A burguesia se tornou conservadora. O liberalismo clássico não era mais suficiente, pois ao lado do mercado privado, tornava-se cada vez mais necessário um Estado cada vez mais forte para conter os antagonismos sociais e fazer valer seus interesses tanto na arena nacional como internacional. O positivismo surgiu como um conservadorismo de novo tipo: adepto do progresso e inimigo da revolução. Mas como defender o progresso da sociedade e se opor a toda transformação profunda desta mesma sociedade? Como ser, a um só tempo, progressista e contrarrevolucionário?

O positivismo

Das ciências naturais às ciências sociais

O pensador francês Auguste Comte encontrou uma engenhosa solução. Não haveria nada a se mudar na estrutura fundamental da sociedade. A humanidade havia chegado ao ponto final de seu desenvolvimento. Comte criou uma filosofia da história, dividindo a história humana em três etapas. A humanidade teria superado o estágio teológico das sociedades primitivas, baseado em ficções e mitos.

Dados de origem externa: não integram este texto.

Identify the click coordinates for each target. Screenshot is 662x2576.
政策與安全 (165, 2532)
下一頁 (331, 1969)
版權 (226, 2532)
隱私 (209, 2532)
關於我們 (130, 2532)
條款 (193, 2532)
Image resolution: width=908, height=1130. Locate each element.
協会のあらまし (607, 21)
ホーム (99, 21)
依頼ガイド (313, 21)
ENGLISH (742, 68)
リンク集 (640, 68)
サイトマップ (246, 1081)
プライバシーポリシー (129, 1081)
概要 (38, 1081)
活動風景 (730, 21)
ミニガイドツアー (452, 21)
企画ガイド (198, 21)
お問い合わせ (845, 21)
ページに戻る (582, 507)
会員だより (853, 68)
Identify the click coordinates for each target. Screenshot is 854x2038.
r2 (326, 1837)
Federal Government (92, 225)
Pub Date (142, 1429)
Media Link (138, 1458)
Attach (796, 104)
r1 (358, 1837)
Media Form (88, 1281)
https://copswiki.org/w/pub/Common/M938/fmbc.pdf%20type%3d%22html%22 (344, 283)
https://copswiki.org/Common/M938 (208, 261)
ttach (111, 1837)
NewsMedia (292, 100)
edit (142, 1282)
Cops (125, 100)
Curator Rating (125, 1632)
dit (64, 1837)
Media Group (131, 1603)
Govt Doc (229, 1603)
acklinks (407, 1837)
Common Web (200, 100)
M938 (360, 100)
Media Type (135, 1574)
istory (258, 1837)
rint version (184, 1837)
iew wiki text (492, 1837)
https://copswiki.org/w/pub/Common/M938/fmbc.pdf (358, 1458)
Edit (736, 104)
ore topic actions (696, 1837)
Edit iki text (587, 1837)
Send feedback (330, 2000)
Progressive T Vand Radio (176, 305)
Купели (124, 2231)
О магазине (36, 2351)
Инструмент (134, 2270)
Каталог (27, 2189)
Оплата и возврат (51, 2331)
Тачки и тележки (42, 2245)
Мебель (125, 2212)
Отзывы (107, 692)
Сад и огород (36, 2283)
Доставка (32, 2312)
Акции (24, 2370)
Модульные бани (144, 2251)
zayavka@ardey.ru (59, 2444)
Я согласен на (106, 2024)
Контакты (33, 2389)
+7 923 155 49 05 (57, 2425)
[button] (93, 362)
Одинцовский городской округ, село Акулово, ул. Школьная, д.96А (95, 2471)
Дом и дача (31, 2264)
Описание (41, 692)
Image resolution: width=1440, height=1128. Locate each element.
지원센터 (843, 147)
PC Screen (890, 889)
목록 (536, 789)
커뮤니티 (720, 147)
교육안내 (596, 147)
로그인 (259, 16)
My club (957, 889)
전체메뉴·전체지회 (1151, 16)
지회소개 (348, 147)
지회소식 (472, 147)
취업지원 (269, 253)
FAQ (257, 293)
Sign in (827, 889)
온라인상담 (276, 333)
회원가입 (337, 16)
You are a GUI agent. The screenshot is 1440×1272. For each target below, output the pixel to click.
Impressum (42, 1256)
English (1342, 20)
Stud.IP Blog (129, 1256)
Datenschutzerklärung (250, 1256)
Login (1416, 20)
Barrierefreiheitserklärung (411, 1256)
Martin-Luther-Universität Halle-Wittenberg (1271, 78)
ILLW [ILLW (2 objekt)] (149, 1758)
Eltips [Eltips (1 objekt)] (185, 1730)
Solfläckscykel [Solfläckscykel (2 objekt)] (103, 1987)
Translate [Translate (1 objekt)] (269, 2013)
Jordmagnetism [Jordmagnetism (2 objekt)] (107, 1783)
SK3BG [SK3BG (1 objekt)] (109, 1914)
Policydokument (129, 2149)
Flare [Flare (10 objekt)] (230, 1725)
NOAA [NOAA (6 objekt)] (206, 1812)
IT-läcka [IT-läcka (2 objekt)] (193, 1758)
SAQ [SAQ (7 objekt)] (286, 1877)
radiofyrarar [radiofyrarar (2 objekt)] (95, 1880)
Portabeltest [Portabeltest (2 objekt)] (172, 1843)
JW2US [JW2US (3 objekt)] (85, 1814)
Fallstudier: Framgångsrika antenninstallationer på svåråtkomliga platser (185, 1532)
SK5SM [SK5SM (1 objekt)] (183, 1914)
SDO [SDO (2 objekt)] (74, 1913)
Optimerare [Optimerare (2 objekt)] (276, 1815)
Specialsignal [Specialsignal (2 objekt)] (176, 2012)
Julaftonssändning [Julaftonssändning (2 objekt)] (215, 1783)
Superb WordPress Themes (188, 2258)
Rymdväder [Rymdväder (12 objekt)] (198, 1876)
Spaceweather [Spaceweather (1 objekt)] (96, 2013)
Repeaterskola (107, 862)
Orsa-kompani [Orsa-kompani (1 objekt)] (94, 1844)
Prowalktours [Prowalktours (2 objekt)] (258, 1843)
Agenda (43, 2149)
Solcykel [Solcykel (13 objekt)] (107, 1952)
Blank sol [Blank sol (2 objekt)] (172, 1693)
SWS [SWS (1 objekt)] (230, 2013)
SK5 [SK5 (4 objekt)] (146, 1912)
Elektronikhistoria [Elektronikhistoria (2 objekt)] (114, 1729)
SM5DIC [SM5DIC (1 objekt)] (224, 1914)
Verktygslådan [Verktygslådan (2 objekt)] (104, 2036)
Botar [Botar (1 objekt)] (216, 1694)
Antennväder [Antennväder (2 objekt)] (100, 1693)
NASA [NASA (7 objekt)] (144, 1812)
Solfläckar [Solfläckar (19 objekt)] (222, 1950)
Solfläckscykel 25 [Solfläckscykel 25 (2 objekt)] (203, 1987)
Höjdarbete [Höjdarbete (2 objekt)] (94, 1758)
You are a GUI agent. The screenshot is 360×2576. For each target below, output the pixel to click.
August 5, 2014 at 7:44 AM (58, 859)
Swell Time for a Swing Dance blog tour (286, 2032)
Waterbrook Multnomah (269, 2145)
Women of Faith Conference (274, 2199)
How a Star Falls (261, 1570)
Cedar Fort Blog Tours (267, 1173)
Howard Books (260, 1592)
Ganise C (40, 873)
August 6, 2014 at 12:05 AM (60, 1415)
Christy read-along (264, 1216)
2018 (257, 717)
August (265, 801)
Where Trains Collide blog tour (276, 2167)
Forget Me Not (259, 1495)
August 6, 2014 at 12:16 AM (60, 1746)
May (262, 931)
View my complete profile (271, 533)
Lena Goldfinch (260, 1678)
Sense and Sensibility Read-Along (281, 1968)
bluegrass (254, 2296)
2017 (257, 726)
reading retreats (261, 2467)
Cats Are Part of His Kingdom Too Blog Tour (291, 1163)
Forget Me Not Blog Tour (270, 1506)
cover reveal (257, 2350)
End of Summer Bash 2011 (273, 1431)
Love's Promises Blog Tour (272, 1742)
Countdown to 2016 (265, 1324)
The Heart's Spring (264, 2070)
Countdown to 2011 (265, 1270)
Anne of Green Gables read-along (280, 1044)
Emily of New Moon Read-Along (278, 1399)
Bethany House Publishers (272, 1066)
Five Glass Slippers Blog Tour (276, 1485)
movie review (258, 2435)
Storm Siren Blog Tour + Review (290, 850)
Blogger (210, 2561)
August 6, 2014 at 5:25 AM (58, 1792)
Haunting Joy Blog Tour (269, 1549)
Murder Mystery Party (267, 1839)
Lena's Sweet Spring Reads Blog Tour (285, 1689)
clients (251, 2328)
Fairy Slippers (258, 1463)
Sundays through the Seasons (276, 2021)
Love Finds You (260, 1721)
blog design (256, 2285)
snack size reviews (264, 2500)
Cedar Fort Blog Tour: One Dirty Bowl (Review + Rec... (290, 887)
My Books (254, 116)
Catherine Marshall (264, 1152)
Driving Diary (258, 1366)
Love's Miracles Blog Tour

Teria superado, ainda, o estágio metafísico, baseado na religião cristã e em teorias abstratas. Chegamos, finalmente, ao estágio final: científico e positivo. Agora seria possível uma ciência social, capaz de nos conduzir a um futuro de progressos sem a necessidade de qualquer revolução.

Se há necessidade de uma ciência social, significa que não seria suficiente deixar a sociedade nas mãos espontâneas do livre-mercado. Somente agora, com o desenvolvimento da grande indústria e da técnica, com o desenvolvimento das ciências naturais, a humanidade estaria preparada para o desenvolvimento último: a ciência social. A ciência social poderia conduzir a humanidade rumo ao progresso de modo gradual, planejado e não revolucionário.

A ciência social seria fundamentalmente uma ciência de Estado. O Estado estaria acima das classes sociais, sendo capaz de uni-las em torno do interesse comum do progresso. Sua autoridade advém não da democracia ou da soberania popular, mas da posse de um saber científico por parte dos indivíduos que dela participam. Indivíduos politicamente neutros que apenas aceitam a forma como a sociedade é. Basta descobrir suas leis e, a partir delas, aplicar um plano científico de governo. A tarefa da ciência social e seu executor, o Estado, seria basicamente técnica, como a astronomia, a física e a biologia.

Essa visão que cria uma suposta ciência social em analogia com as determinações naturais está na base de outros desenvolvimentos teóricos posteriores, como o darwinismo social, o fascismo e o nazismo.

O marxismo

Das ciências burguesas à ciência da revolução

Quando, portanto, os generais bolsonaristas e afins dizem querer retirar o viés ideológico do governo, querem dizer com isso unicamente que não existem transformações sociais a serem feitas. A sociedade atingiu o seu desenvolvimento final e definitivo. O capitalismo é eterno. Os interesses são comuns entre todos os indivíduos da sociedade: “Brasil acima de todos!” Basta desenvolver a técnica e a ciência tanto no âmbito natural como no âmbito do Estado.

No último artigo desta série, veremos como o marxismo se insurgiu contra todas as ciências burguesas, procurando mostrar a impossibilidade de uma gestão racional e planejada do capitalismo de modo a gerar um desenvolvimento continuado. Toda técnica está sob uma forma social específica. Nada no domínio humano é puramente natural.

O capitalismo não é passível de ser administrado cientificamente por ninguém, ainda que uns poucos se beneficiem das crises, das guerras, da exploração e das opressões que ele produz. Para o marxismo, só há uma “ciência social” possível: a ciência da revolução, a ciência da destruição do capitalismo. O resto não passa de ideologia, no sentido pejorativo da palavra.